+++ Entries supplied +++

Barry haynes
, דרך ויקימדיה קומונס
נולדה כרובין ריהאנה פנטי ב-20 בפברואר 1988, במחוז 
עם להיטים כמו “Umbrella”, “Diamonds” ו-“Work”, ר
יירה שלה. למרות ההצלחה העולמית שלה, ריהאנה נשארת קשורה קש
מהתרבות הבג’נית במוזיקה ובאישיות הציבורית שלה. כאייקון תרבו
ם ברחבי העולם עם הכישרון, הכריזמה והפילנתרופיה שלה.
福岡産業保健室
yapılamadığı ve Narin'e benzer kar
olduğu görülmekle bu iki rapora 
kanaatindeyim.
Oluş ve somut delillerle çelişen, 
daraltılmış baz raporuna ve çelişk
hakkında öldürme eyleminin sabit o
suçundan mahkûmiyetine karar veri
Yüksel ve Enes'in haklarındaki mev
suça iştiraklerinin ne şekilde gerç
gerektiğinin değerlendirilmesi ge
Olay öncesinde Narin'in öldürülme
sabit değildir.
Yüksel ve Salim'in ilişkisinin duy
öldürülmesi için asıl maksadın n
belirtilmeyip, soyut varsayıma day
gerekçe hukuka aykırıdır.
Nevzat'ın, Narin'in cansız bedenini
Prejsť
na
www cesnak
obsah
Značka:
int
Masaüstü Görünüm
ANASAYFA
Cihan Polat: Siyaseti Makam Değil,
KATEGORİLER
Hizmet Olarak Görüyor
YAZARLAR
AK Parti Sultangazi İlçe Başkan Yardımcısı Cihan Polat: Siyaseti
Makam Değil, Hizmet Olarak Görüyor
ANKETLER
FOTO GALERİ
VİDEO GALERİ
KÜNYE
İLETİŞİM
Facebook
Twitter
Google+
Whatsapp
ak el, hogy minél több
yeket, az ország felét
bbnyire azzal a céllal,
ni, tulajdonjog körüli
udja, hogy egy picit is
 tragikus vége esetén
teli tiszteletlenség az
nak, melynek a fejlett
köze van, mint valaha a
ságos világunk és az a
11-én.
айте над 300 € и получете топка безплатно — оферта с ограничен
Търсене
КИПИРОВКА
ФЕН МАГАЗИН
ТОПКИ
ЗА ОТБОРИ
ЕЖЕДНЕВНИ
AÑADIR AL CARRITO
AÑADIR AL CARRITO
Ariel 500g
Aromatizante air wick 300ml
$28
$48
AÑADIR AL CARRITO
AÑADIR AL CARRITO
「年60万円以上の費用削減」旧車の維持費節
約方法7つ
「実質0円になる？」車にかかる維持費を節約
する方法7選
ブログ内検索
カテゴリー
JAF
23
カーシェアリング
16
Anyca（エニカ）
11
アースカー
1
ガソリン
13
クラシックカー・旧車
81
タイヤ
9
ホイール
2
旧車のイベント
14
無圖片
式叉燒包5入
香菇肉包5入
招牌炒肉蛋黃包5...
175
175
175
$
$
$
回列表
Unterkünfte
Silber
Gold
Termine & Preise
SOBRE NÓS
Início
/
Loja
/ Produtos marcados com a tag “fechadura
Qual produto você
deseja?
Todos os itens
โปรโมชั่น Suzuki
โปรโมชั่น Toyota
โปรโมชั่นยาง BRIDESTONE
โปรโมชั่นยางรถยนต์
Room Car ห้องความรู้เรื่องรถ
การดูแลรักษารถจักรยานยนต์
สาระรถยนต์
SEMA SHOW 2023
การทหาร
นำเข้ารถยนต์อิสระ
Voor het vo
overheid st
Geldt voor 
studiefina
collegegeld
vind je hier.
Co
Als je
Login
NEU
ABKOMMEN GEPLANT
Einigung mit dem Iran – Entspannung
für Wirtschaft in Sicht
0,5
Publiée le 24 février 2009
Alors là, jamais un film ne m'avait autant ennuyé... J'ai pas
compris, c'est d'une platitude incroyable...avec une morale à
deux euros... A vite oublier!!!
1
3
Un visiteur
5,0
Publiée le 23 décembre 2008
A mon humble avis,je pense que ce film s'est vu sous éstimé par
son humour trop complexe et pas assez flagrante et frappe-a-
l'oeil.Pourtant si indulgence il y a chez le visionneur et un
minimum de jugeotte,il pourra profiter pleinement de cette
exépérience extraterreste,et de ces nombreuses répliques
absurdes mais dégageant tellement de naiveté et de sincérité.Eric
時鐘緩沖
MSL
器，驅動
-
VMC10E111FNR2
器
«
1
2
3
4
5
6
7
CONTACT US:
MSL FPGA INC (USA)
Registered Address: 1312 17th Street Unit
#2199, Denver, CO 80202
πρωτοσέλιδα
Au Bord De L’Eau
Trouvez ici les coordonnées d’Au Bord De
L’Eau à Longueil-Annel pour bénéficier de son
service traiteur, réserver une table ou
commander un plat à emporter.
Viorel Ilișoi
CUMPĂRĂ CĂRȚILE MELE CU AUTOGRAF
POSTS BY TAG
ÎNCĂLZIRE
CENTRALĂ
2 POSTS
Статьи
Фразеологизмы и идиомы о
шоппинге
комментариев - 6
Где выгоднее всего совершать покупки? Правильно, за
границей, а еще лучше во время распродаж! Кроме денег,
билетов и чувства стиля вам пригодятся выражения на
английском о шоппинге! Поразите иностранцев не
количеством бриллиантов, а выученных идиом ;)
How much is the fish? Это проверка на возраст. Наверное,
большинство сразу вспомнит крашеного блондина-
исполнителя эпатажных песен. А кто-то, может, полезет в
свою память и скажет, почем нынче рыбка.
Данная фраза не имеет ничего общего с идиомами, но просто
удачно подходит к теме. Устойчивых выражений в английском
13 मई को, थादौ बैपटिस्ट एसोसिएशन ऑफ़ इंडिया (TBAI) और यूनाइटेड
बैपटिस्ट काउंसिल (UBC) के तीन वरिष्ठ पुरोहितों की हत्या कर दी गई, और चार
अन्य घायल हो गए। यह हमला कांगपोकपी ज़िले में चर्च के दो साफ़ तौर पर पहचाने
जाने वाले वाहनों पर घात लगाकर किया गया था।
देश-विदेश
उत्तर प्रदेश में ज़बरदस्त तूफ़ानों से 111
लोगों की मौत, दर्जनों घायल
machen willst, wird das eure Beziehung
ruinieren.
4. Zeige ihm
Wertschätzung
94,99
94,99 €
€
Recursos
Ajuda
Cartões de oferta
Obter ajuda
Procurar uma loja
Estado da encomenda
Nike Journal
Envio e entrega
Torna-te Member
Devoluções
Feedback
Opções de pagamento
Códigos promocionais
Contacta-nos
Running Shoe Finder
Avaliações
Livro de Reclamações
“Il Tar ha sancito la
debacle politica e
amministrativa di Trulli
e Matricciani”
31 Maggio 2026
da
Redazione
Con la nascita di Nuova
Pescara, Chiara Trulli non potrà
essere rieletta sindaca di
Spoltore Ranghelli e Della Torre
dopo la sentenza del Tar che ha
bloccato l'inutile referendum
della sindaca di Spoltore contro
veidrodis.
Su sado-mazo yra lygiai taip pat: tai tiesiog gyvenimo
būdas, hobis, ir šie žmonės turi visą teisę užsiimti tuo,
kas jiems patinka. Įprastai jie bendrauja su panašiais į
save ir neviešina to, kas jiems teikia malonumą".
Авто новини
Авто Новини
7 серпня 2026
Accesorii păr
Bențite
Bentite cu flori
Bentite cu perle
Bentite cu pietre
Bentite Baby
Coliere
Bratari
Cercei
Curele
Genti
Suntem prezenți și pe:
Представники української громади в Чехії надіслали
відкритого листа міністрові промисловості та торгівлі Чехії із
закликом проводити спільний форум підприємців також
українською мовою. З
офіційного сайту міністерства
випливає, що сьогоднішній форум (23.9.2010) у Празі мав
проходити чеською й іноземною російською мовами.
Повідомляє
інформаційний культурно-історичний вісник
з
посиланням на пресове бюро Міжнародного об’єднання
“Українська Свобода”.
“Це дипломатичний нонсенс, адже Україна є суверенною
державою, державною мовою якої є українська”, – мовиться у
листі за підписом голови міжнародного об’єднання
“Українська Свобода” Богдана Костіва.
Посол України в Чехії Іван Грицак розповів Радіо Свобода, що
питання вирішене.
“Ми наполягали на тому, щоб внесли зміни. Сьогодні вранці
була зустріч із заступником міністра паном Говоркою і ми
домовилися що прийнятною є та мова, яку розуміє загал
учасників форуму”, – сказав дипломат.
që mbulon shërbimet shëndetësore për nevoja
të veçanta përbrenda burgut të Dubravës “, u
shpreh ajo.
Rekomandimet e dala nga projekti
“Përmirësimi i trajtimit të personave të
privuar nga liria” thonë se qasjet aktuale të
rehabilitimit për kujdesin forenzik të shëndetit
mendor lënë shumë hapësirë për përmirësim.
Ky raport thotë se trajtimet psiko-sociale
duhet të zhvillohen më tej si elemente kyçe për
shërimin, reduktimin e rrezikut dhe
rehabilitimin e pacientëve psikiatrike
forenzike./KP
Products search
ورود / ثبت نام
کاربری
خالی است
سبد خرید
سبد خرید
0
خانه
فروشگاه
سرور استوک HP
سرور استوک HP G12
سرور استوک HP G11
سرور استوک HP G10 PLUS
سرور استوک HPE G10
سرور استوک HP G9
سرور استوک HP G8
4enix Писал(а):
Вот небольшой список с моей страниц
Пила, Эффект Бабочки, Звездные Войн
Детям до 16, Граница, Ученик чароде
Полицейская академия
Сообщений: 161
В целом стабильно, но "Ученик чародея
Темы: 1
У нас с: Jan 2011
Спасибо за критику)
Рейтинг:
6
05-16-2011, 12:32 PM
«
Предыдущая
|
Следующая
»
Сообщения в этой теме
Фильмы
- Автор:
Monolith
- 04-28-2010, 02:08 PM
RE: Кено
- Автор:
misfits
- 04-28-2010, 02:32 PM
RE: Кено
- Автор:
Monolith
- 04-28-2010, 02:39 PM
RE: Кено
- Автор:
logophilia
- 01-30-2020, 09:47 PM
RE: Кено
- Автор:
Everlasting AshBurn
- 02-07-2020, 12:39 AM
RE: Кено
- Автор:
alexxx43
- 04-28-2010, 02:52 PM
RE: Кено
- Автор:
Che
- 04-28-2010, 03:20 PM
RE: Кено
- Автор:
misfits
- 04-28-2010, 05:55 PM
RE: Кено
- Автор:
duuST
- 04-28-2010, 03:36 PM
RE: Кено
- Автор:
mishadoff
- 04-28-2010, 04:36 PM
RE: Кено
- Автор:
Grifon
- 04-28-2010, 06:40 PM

+++

#### [Task requirements]
Among the lines above, return those that contain the string "мовою".

#### [Completed task]
українською мовою. З
державою, державною мовою якої є українська”, – мовиться у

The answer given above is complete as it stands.